Palermo è un ossimoro affascinante e complesso dentro il quale i MASBEDO – Nicolò Massazza e Iacopo Bedogni – si muovono in “Welcome Palermo” con la stessa aria poetica ma presente, viva e carnale di un flaneur. “Abbiamo trasformato – affermano – un vecchio furgone OM degli anni ‘70 in un “vagone video” per visitare i luoghi del cinema del passato, per indagare sulla società siciliana e sulla storia della zona di Palermo.

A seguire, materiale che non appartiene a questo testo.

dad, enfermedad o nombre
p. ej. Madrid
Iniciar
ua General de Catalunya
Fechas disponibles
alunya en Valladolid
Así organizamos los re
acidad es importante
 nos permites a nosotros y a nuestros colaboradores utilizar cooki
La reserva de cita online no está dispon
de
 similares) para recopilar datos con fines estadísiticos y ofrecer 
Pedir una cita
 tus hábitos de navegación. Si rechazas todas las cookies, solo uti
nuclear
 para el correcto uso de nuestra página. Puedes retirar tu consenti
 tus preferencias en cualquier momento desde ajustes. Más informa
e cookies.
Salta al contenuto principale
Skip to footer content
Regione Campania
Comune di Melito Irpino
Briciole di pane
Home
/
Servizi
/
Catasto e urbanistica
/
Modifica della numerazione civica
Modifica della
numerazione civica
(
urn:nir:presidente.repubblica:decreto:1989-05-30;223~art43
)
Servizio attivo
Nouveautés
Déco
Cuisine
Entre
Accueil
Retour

Il progetto “fisicamente” attraversa e attraversa la memoria, in particolare la memoria che emerge dal cinema investigativo.” Un progetto che è documentaristico e antropologico, estetico e sociale: scrutare una città al centro dell’immaginario: non più feticcio mafioso, sedimentato nella cultura cinematografica e letteraria, ma luogo di trasformazione, di scambio culturale, di sedimentazione e di contaminazione.
E’ una città totale quella di “Welcome Palermo”, che ricorda in parte quella descritta dallo scrittore Santo Piazzese nei suoi romanzi, luogo che “tutto trita, assorbe, metabolizza”. E questo attraversamento si compie soprattutto nel segno della memoria del cinema – anche itinerante, come il Cinemobile Cuccia di Villafrati – ma anche dei tanti genius loci, dei quartieri e dei palazzi signorili, della luce e del lutto – come le cento Sicilie pretendono e Bufalino prescrive – del mare, di castel Utveggio, del cemento sbreccato dei quartieri miserevoli e dei writers che lì vivono e operano.

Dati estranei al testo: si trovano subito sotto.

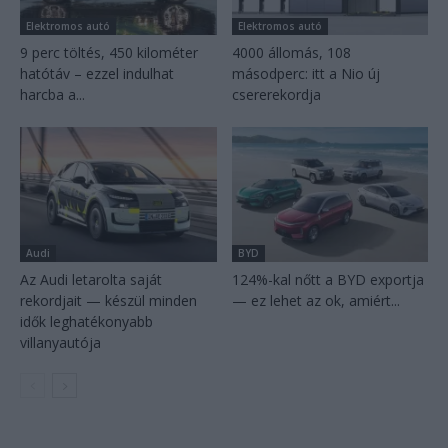
Elektromos autó
Elektromos autó
9 perc töltés, 450 kilométer
4000 állomás, 108
hatótáv – ezzel indulhat
másodperc: itt a Nio új
harcba a...
csererekordja
Audi
BYD
Az Audi letarolta saját
124%-kal nőtt a BYD exportja
rekordjait — készül minden
— ez lehet az ok, amiért...
idők leghatékonyabb
villanyautója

Unico denominatore: la parola. Una parola urlata, declamata, confessata, dipinta da personaggi noti e sconosciuti: sindaci, cineasti, palermitani anonimi che abitano e trasformano la città, che raccontano le loro storie – e quella del “custurere” Franco Alaimo di Altofonte ci pare una delle più toccanti e discrete – che leggono sul video-furgone dei MASBEDO i pasoliniani “Comizi d’amore”, rendendo direttamente omaggio alla forma stessa del film-documentario con una citazione straordinaria. Un dialogo ininterrotto, un mosaico di vissuti e di esperienze diverse. Sul videomobile, trasformato in un moderno carro di Tespi (schermo, luci, mixer audio e videocamere), i MASBEDO declinano tutta la drammaturgia della città siciliana con la stessa “straripante concretezza visiva” di cui parlava Pasolini a proposito dei suoi comizi, intessendola delle sequenze mute dei documentari di Vittorio De Seta – il “comunista” sorvegliato dai Carabinieri durante le riprese a Petralia Sottana – delle audaci inquadrature subacquee e degli incontri di pugilato femminili girati da Francesco Alliata di Villafranca – nel racconto straordinario della Panaria Film che ne fa Vittoria Alliata – di canzoni e di musiche: e se la zampogna di Giancarlo Parisi echeggia in uno scenario scialbo e marginale, la versione che la voce di Serena Ganci, la musicologa-cantante, offre de “U pisci spada” di Modugno equivale al ricamo stesso della città, così come il “Valzer e Mazurka Brillante” di Nino Rota (arrangiata da Serena Ganci) interpretata dal coro del Teatro Biondo di Palermo, chiude il lungometraggio sulle movenze sensuali della Bharatanatyam, il coloratissimo rituale delle donne panormite e Tamil nei saloni del Palazzo Valguarnera Gangi: ennesima contaminazione e dissacrazione della “misura” viscontiana e gattopardesca.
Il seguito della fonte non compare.